第416章侯府开府,第一道难题
灯笼的光晕在寒风里跳了跳,像在打盹。
天刚蒙蒙亮,那光就被青灰色的天光淹了。
几个亲兵还在扫雪,竹帚划过冻硬的雪地,发出唰啦唰啦的声响,单调,却扎实。
陆怀瑾站在“镇北侯府”那块崭新的匾额下,身上披着件崭新的玄色大氅,领口一圈风毛被晨风吹得微微拂动。
他仰头看了看那四个字,墨迹黑得发亮,边角还带着未散尽的桐油味儿。
挺寒酸的。
他心里划过这念头。
比起京城那些朱门高户,这破军堡改的府邸,门脸窄,墙皮斑驳,连门前的石狮子都只剩一个,另一个不知被谁劈了当凳子坐,豁口上还沾着陈年冻硬的油脂。
但……够用了。
他要的不是排场,是名分,是这四个字能带来的,实实在在的令行禁止。
“侯爷,时辰差不多了。

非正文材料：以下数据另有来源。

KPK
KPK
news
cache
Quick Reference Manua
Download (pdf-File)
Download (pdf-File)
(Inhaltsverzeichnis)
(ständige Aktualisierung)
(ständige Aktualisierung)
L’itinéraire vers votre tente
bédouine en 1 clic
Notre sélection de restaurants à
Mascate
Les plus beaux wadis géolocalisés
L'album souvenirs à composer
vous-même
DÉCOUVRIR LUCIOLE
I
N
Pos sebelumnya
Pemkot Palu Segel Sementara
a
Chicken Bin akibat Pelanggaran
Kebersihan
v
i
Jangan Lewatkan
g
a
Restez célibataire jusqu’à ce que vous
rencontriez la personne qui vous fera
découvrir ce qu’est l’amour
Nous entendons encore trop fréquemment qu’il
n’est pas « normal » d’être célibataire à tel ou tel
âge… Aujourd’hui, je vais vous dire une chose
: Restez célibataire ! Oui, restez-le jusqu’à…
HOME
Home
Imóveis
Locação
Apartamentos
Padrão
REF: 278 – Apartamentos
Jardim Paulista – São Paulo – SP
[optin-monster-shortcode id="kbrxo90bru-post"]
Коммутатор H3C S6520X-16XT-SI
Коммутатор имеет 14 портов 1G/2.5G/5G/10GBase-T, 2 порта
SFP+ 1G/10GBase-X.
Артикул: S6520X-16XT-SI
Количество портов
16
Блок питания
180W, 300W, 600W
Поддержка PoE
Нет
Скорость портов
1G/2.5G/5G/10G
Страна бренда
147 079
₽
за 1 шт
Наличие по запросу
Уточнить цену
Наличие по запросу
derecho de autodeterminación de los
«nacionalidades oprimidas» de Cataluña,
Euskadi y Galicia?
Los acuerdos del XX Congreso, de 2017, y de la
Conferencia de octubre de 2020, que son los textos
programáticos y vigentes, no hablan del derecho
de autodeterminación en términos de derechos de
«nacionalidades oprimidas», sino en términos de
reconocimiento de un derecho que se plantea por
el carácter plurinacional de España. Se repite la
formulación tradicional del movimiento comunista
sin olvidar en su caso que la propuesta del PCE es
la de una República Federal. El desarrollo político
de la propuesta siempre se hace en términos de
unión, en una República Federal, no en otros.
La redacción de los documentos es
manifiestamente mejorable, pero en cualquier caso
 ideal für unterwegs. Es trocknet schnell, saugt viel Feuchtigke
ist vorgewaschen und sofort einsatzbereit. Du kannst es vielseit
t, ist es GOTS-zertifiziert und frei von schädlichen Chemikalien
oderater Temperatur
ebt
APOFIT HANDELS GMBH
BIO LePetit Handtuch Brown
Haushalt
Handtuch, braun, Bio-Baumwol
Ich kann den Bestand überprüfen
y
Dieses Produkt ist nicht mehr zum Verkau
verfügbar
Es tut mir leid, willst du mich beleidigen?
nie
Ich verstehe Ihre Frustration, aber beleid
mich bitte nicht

”郭嘉拢着袖子从门里出来,嘴里呵出浓白的雾气。
他今天换了身簇新的青色官袍,料子看着挺括,但在他清瘦的身上还是显得有些空荡。
头发束得一丝不苟,只用一根简单的木簪固定。
陆怀瑾点点头,转身往里走。
军堡内部被简单收拾过。
正堂还算宽敞,原先堆杂料的痕迹被清理干净,但墙壁上刀劈斧凿的印记、地面坑洼的石砖,都透着一股久经沙场的粗粝。
没有屏风,没有雕花案几,只有几张拼起来的旧木桌,铺着洗得发白的粗麻布,权当案面。
椅子也是五花八门,有高背的旧官椅,有军中常见的条凳,甚至还有几张圆木墩子。
人,已经到了。
青州跟来的文吏有七八个,都是当初在青州府衙里默默无闻的小角色,此刻穿着不太合身的新官袍,缩在椅子或凳子上,眼神里带着茫然和一丝不易察觉的兴奋,像误入狼群的兔子。
将领们则站在另一侧。
赵云一身银甲擦得锃亮,外罩素白战袍,腰悬青釭剑,背脊挺得笔直,站在那里便如一杆插入冻土的银枪。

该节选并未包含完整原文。